Stored dataset items

○ ○ ○ ○

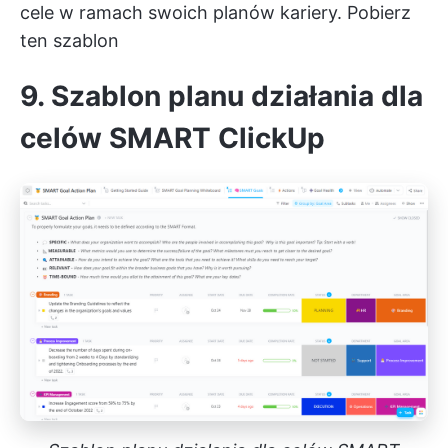
cele w ramach swoich planów kariery.
Pobierz
ten szablon
9. Szablon planu działania dla
celów SMART ClickUp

○ ○ ○ ○

YOUR OBJECTIVE: Word for word, repeat each record above; leave out every picture.

FINAL ANSWER:
cele w ramach swoich planów kariery.
Pobierz
ten szablon
9. Szablon planu działania dla
celów SMART ClickUp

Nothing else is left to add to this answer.